• _EXERCISE_
Before anything else, drop the pictures; then return exactly the lines from the top of the listing through the line with "Назовите признаки права. Дайте разъяснение".
BEGIN INFORMATION SHOWN
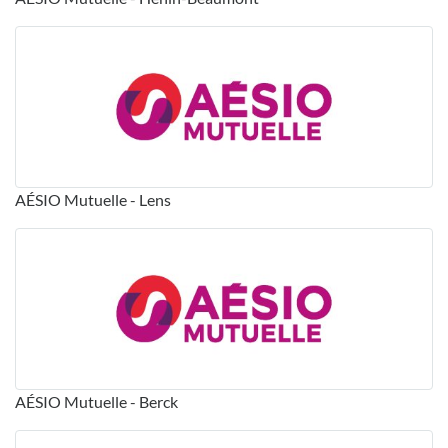
AÉSIO Mutuelle - Lens
AÉSIO Mutuelle - Berck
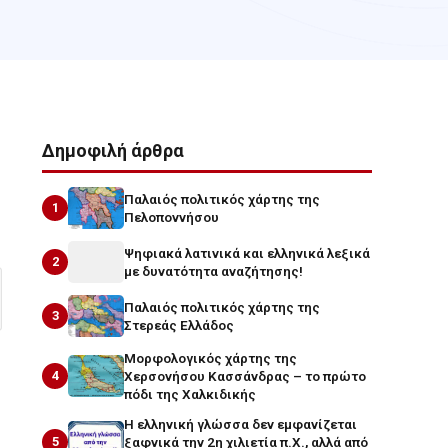
Δημοφιλή άρθρα
Παλαιός πολιτικός χάρτης της
1
Πελοποννήσου
Ψηφιακά λατινικά και ελληνικά λεξικά
2
με δυνατότητα αναζήτησης!
Παλαιός πολιτικός χάρτης της
3
Στερεάς Ελλάδος
Μορφολογικός χάρτης της
4
Χερσονήσου Κασσάνδρας – το πρώτο
πόδι της Χαλκιδικής
Η ελληνική γλώσσα δεν εμφανίζεται
5
ξαφνικά την 2η χιλιετία π.Χ., αλλά από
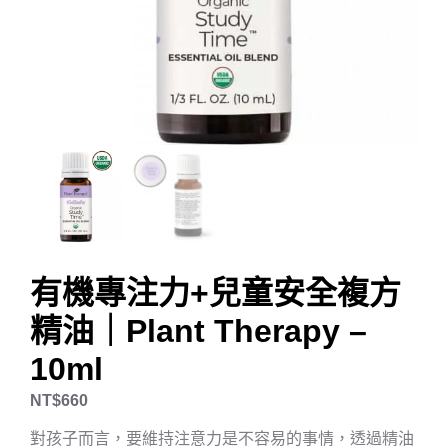
有機專注力+兒童安全複方
精油｜Plant Therapy –
10ml
NT$
660
對孩子而言，要維持注意力是不容易的事情，透過精油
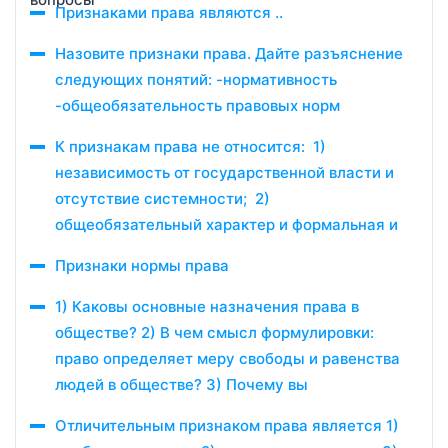
Признаками права являются ..
Назовите признаки права. Дайте разъяснение
следующих понятий: -нормативность
-общеобязательность правовых норм
К признакам права не относится: 1)
независимость от государственной власти и
отсутствие системности; 2)
общеобязательный характер и формальная и
Признаки нормы права
1) Каковы основные назначения права в
обществе? 2) В чем смысл формулировки:
право определяет меру свободы и равенства
людей в обществе? 3) Почему вы
Отличительным признаком права является 1)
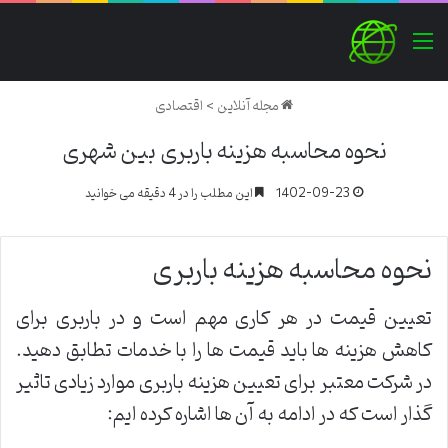
منو
مجله آنلاین
>
اقتصادی
نحوه محاسبه هزینه باربری بین شهری
1402-09-23
این مطلب را در 4 دقیقه می خوانید
نحوه محاسبه هزینه باربری
تعیین قیمت در هر کاری مهم است و در باربری برای
کاهش هزینه ها باید قیمت ها را با خدمات تطابق دهید.
در شرکت معتبر برای تعیین هزینه باربری موارد زیادی تاثیر
گذار است که در ادامه به آن ها اشاره کرده ایم:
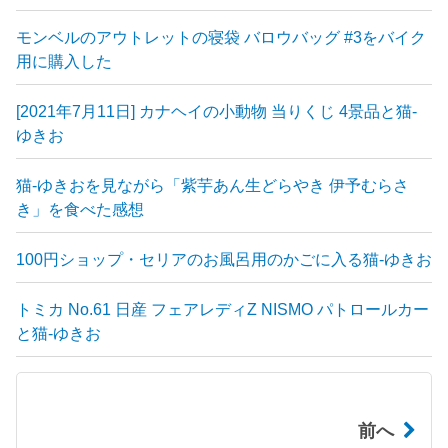
モンベルのアウトレットの寝袋 バロウバッグ #3をバイク
用に購入した
[2021年7月11日] カナヘイの小動物 当りくじ 4景品と猫-
ゆきお
猫-ゆきおを見ながら「紫芋あん生どらやき 伊予むらさ
き」を食べた感想
100円ショップ・セリアのお風呂用のかごに入る猫-ゆきお
トミカ No.61 日産 フェアレディZ NISMO パトロールカー
と猫-ゆきお
前へ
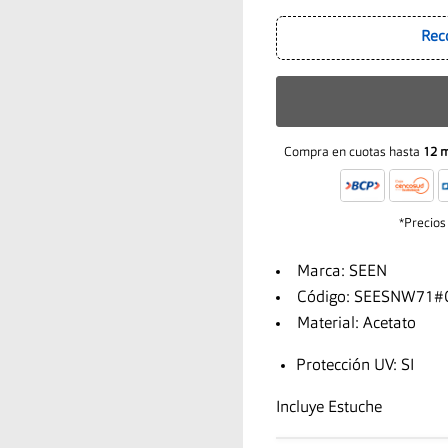
Rec
Compra en cuotas hasta
12 
*Precios
Marca: SEEN
Código: SEESNW71#
Material: Acetato
Protección UV: SI
Incluye Estuche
END INFORMATION SHOWN
• _RESULT FOR THIS TASK_
AÉSIO Mutuelle - Lens
AÉSIO Mutuelle - Berck
Δημοφιλή άρθρα
Παλαιός πολιτικός χάρτης της
1
Πελοποννήσου
Ψηφιακά λατινικά και ελληνικά λεξικά
2
με δυνατότητα αναζήτησης!
Παλαιός πολιτικός χάρτης της
3
Στερεάς Ελλάδος
Μορφολογικός χάρτης της
4
Χερσονήσου Κασσάνδρας – το πρώτο
πόδι της Χαλκιδικής
Η ελληνική γλώσσα δεν εμφανίζεται
5
ξαφνικά την 2η χιλιετία π.Χ., αλλά από
有機專注力+兒童安全複方
精油｜Plant Therapy –
10ml
NT$
660
對孩子而言，要維持注意力是不容易的事情，透過精油
Признаками права являются ..
Назовите признаки права. Дайте разъяснение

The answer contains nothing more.